Other useful KPIs for recruiting are: acceptance rate, job offer timeline, and number of qualified candidates. These factors certainly overlap in the sense that having qualified candidates will allow you to adhere to an acceptable timeline and will allow you to build a package that’s likely to be accepted. If there are issues being successful in any of these realms, they are 100% fixable from within; which are the types of issues you want to have.
I should point out that, on the topic of recruiting, I’d never discount the fact that the best person for the job might very well not be job hunting at all. To get the best talent, you often have to proactively seek and attract those people. While this can be more work, I’ve often found it to be a better use of time, and it doesn’t have to take more people-hours than passive recruiting takes.
Other useful KPIs for human resources are: progression of employees (career path), median and mean review scores, and job satisfaction scores (this can take many forms: happiness, opportunity, growth, approval, etc). Hopefully the connection between these KPIs is apparent. These are all centered around alignment and execution of the corporate goals, mission, and values. In a fully-optimized organization, the KPIs above are downstream effects of those top line efforts succeeding.
Tracking can happen with something as simple and low-budget as excel or can be improved and semi-automated by systems such as Google Hire, Lever, Lattice, or Small Improvements. Often tools are misjudged based on their ability to track certain things. The reality is, most systems are on par with these baseline features. The true usefulness beyond tracking lies in the ability to visualize, extract, and analyze the data that’s entered into the system. Without proper and consistent insights, actions can be misguided, time wasted, and experiences diminished.
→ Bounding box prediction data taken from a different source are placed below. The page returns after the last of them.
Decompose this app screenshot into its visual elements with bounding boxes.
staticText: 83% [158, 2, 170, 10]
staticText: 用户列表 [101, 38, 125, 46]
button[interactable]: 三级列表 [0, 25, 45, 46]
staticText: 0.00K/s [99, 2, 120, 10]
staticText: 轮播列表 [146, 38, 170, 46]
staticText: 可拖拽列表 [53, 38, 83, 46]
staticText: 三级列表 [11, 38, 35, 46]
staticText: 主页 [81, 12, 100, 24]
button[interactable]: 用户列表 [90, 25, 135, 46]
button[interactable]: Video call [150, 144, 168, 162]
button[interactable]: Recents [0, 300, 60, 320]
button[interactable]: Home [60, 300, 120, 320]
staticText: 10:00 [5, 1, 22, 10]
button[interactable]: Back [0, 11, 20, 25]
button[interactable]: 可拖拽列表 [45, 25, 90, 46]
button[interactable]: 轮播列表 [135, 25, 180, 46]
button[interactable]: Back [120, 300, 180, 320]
KPIs that are often misunderstood or seen as overly-important include: number of interviews per role, time to fill a role, cost per hire, and percentage of cost of workforce. By now, my reasoning behind these should be very straightforward.
What you need is to have the best people in the right roles doing the most important work; absent that, you have major company-wide impact and issues.
To find the best people, the measure is not how long or how many interviews it takes to fill a role; it’s whether or not you hired the right person.
If that was the first person you interviewed, great. If it took 33% longer than expected, but you ended up with the right person, that’s equally as great. Absent a clear breakdown in process, or missing key functions of talent acquisition, it’s okay if it takes longer than expected to find the right person–it will pay dividends for years to come.
The same logic applies to cost. If cost is out of whack, you can fix that by adjusting the process and tools that are being leveraged. What you don’t want to do is to preemptively and artificially impose penalties for taking longer to hire (longer equates to more costly in this example) if it’s geared at getting the best person for the role. If it’s an issue of the right person not accepting the job and having to start over, that’s a different issue.
Lastly, the cost of the workforce is only an issue if there are larger, more systemic issues throughout the organization. If the corporate structure, product-market fit, or growth targets are out of sync, this can make it seem as though the cost of the workforce is out of step. However, in a world where the goals of the corporation are flowing through the entirety of the organization, the workforce’s value will always displace its cost (which can mean different things at a startup, of course).